The rise of AI tools like ChatGPT and Google Bard has presented the perfect opportunity to make significant leaps in multilingual speech projects, advancing language technology and promoting worldwide linguistic diversity.
Meta has taken up the challenge, unveiling its latest AI language model - which is able to recognize and generate speech in over 4,000 spoken languages.

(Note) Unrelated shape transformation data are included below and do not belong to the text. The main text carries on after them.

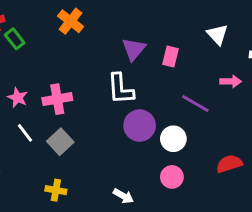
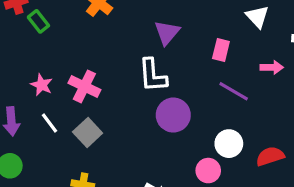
pink rectangle: (170, 56) -> (221, 50), moved
pink cross: (57, 99) -> (84, 86), turned 36
white circle: (173, 139) -> (229, 144), moved

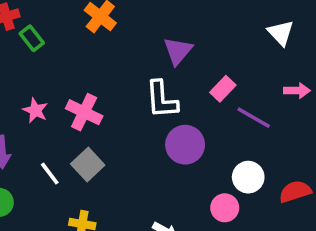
pink rectangle: (221, 50) -> (223, 89), moved, turned 30
white line: (50, 123) -> (50, 174), moved

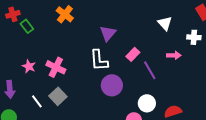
purple line: (254, 118) -> (150, 70), turned 30

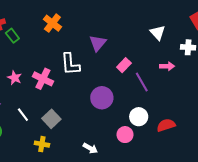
white L-shape: (99, 60) -> (70, 64), moved
gray square: (58, 96) -> (51, 119), moved

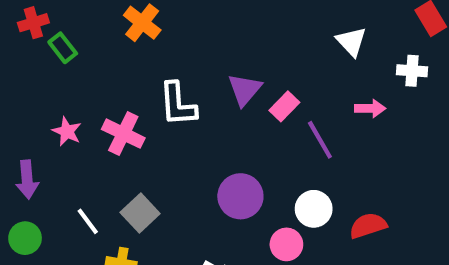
purple triangle: (98, 43) -> (245, 90), moved
purple circle: (102, 98) -> (240, 196), moved
white line: (23, 115) -> (88, 221), moved

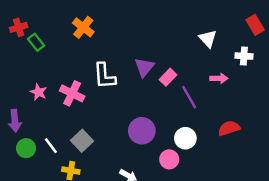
red semicircle: (368, 226) -> (229, 128), moved
green circle: (25, 238) -> (26, 148), moved

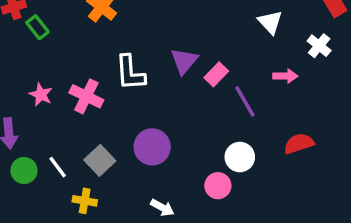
white cross: (244, 56) -> (319, 46), turned 35
purple circle: (142, 131) -> (152, 147), moved

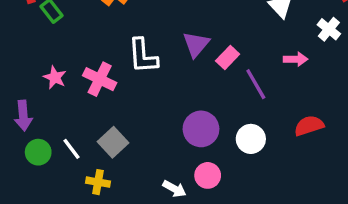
purple circle: (152, 147) -> (201, 129), moved
pink circle: (218, 186) -> (208, 175), moved

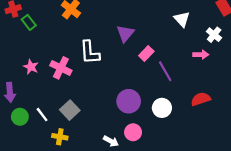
purple triangle: (196, 44) -> (125, 34), moved
pink arrow: (296, 59) -> (201, 55), moved

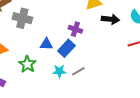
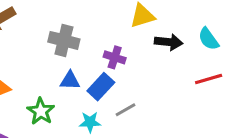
gray cross: (22, 18) -> (64, 40), moved
gray line: (78, 71) -> (125, 110), moved

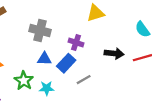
black arrow: (169, 42) -> (114, 53), moved
cyan star: (90, 122) -> (47, 88), moved

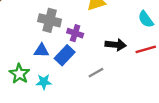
gray cross: (40, 31) -> (50, 20), moved
gray line: (84, 80) -> (96, 73), moved

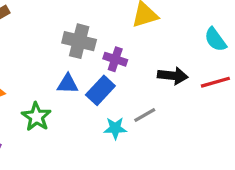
cyan star: (44, 82) -> (115, 128), moved

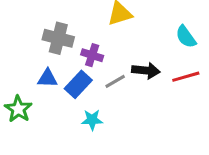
gray line: (145, 115) -> (115, 81), moved

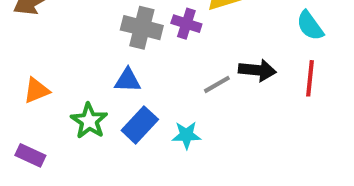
purple cross: (92, 55) -> (186, 24), moved
red line: (186, 77) -> (310, 78), turned -68
blue rectangle: (78, 84) -> (140, 125), moved

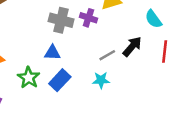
cyan semicircle: (310, 26) -> (153, 19), moved
black arrow: (257, 70) -> (132, 46), turned -55
cyan star: (186, 135) -> (101, 80), moved

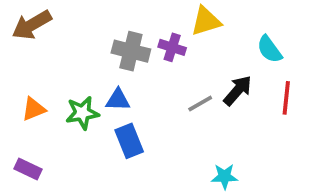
green star: (29, 78) -> (82, 113), moved, turned 30
blue rectangle: (60, 80) -> (129, 141), turned -65
cyan star: (101, 80) -> (225, 176), moved

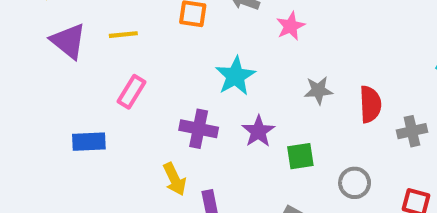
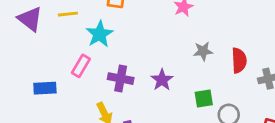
cyan star: (235, 76) -> (100, 34), moved
pink rectangle: (131, 92) -> (81, 66), moved
green square: (300, 156) -> (204, 98), moved

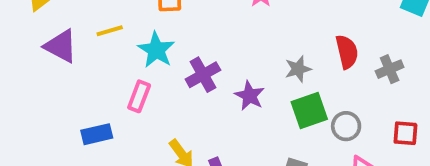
gray star: (203, 51) -> (298, 69), moved
purple cross: (121, 79) -> (203, 75), moved, turned -30
green square: (204, 98) -> (309, 110), size x1.4

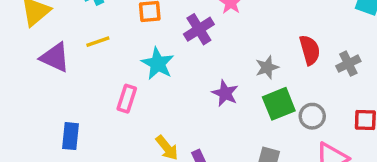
cyan star: (156, 50) -> (158, 64), moved
purple cross: (203, 75) -> (199, 29), moved
blue rectangle: (97, 134) -> (71, 136), moved, turned -68

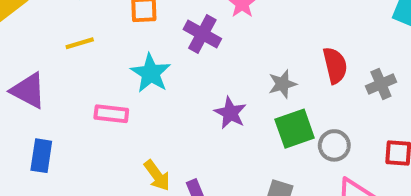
purple cross: (199, 29) -> (202, 34), turned -32
purple triangle: (55, 57) -> (28, 91), moved
pink rectangle: (127, 99) -> (111, 114), turned 76

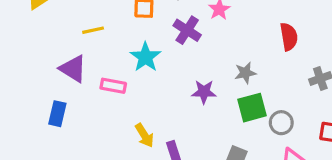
red semicircle: (335, 65) -> (289, 37), moved
purple triangle: (28, 91) -> (73, 69), moved
purple star: (230, 113) -> (204, 92), turned -30

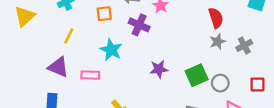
yellow line: (93, 30) -> (69, 36), turned -42
gray star: (245, 73) -> (218, 42), moved

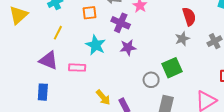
gray star: (218, 42) -> (182, 39), moved
purple star: (159, 69) -> (128, 47), moved
gray circle: (220, 83) -> (151, 80), moved

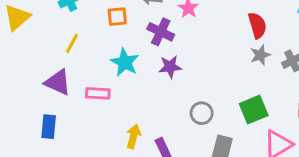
gray star: (182, 39) -> (260, 55), moved
green square: (172, 68) -> (254, 110), moved
yellow arrow: (103, 97) -> (133, 136), turned -126

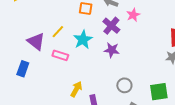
yellow line: (72, 43) -> (58, 32), moved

The Massively Multilingual Speech (MMS) project means that Meta’s new AI is no mere ChatGPT replica. The model uses unconventional data sources to overcome speech barriers and allow individuals to communicate in their native languages without going through an exhaustive translation process.
Most excitingly, Meta has made MMS open-source, inviting researchers to learn from and expand upon the foundation it provides. This move suggests the company is deeply invested in dominating the AI language translation space, but also encourages collaboration in the field.
Bringing more languages into the conversation
Normally, speech recognition and text-to-speech AI programs need extensive training on a large number of audio datasets, combined with meticulous transcription labels. Many endangered languages found outside industrialised nations lack huge datasets like this, which puts these languages at risk of vanishing or being excluded from translation tools.
According to Gizmochina, Meta took an interesting approach to this issue and dipped into religious texts. These texts provide diverse linguistic renditions that allow Meta to get a ‘raw’ and untapped look at lesser-known languages for text-based research.
The release of MMS as an open-source resource and research project demonstrates that Meta is devoting a lot of time and effort towards the lack of linguistic diversity in the tech field, which is frequently limited to the most widely-spoken languages.
It’s an exciting development in the AI world - and one that could bring us a lot closer to having the sort of ‘universal translators’ that currently only exist in science fiction. Imagine an earpiece that, through the power of AI, could not only translate foreign speech for you in real time but also filter out the original language so you only hear your native tongue being spoken.
As more researchers work with Meta’s MMS and more languages are included, we could see a world where assistive technology and text-to-speech could allow us to speak to people regardless of their native language, sharing information so much quicker. I’m super excited for the development as someone trying to teach themselves a language as it’ll make real-life conversational practice a lot easier, and help ghetto grips with informal and colloquial words and phrases only native speakers would know.